All Biblical covenants have signs pointing to aspects/conditions of the covenant and seals, marks of agreement or inclusion in the covenant. Covenants are sealed with initiation rites, bloody ceremonies expressing conditions and penalties of the covenant. The signs have both positive and negative implications.
With Abraham and God, God takes on himself the first sign, walking between the pieces of the slain animals. In this God is saying negatively: ‘If I fail to keep my promises to you, may I be cut in two like these animals.’ and positively: 'I will provide a sacrifice for you.' Abraham takes on the sign of circumcision, and in this he is saying (and likewise all his offspring), positively "As the foreskin is separated, so shall God separate me from my sin." and negatively, "As the foreskin is separated from my body, so shall I be from God's people if I fail to trust in him."
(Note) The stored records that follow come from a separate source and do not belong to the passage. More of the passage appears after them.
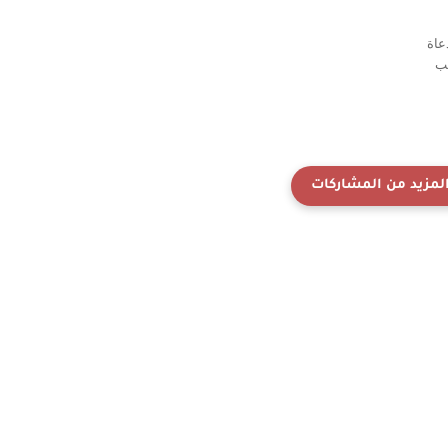
عاة
لب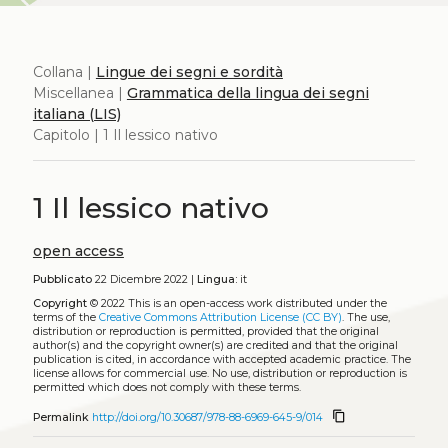
Collana |
Lingue dei segni e sordità
Miscellanea |
Grammatica della lingua dei segni
italiana (LIS)
Capitolo | 1 Il lessico nativo
1 Il lessico nativo
open access
Pubblicato
22 Dicembre 2022 |
Lingua:
it
Copyright
© 2022
This is an open-access work distributed under the
terms of the
Creative Commons Attribution License (CC BY)
. The use,
distribution or reproduction is permitted, provided that the original
author(s) and the copyright owner(s) are credited and that the original
publication is cited, in accordance with accepted academic practice. The
license allows for commercial use. No use, distribution or reproduction is
permitted which does not comply with these terms.
content_copy
Permalink
http://doi.org/10.30687/978-88-6969-645-9/014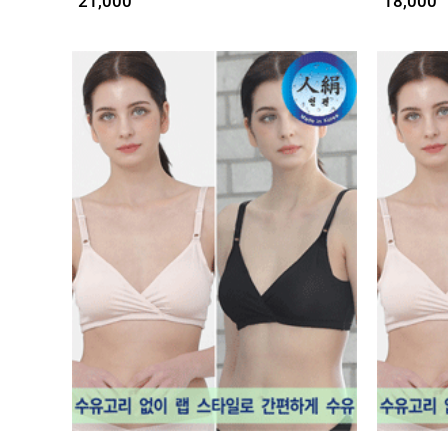
21,000
18,000
임산부용품
복대/
보호대
임부복
상의
하의/
스타킹
원피스
클리어런스
&B급
특가
(클리어런스)
B급상품
HIT
SALE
Baptism thus carries a similar symbolism, it is not merely the sign of our burial in Christ, but God's solemn promise to 'remove sin from our body as water washes away dirt.' It is in effect, analog to circumcision without the blood, and points to the once-for-all blood shed on the cross. But circumcision also has a negative implication, it is a sign not only of salvation, but of wrath.
For Noah and his family, the flood was actually salvation from sin, but for the unbelieving world, it was God's wrath. Baptism thus also serves this negative sign, it promises wrath to those who partake of the covenant sign, and fail to fulfill the covenant conditions. (As Calvin 1, Turretin 2, Hodge 3, etc explain.)
It is with this understanding that the warning passages in Hebrews take on true significance. These are not hypotheticals, they're not pointing to a true 'loss of salvation', both of which ignore the covenantal foundation of the book. Rather, the warning passages promise a cutting off of people from the covenant people of God for one thing, a failure to believe.
This also makes sense of the difficult passages in 1 Peter and explains why the flood is tied to baptism. This coventantal continuity and acceptance of the overarching themes and structures established by God himself throughout redemptive history is what caused me to become a paedobaptist. I could not, with good conscience, continue to hold that the New Covenant was such a departure from God's established method of covenant establishment, without express warrant by the Apostles.
In fact, I believe the opposite is seen in their writings. Rather than the suggestion that only those who have the mental and physical ability to mouth certain words should be given the means of grace, we see that God's promise is truly to "you and for your children and for all who are far off, everyone whom the Lord our God calls". This covenantal language expresses the very same structure as that provided to Abraham. The promise is to your and your children (faithful Jews), and to people beyond your race (faithful Gentiles).
Thus Baptism is a sign of God's promise, that depends on a condition, that condition is faith, if one fails to believe (either the adult convert or the infant community member), the flood of God's wrath is promised.
(1) Ursinus: In their conditions or promises. The law promises eternal life and all good things upon the condition of our own and perfect righteousness, and of obedience in us: the gospel promises the same blessings upon the condition that we exercise faith in Christ, by which we embrace the obedience which another, even Christ, has performed in our behalf; or the gospel teaches that we are justified freely by faith in Christ.
(2) Francis Turretin: Faith is the sole condition of the covenant because under this condition alone pardon of sins and salvation as well as eternal life are promised…
(3) Charles Hodge: The condition of the covenant of grace, so far as adults are concerned, is faith in Christ…. It is in this last sense only that faith is the condition of the covenant of grace. There is no merit in believing. It is only the act of receiving a proffered favour.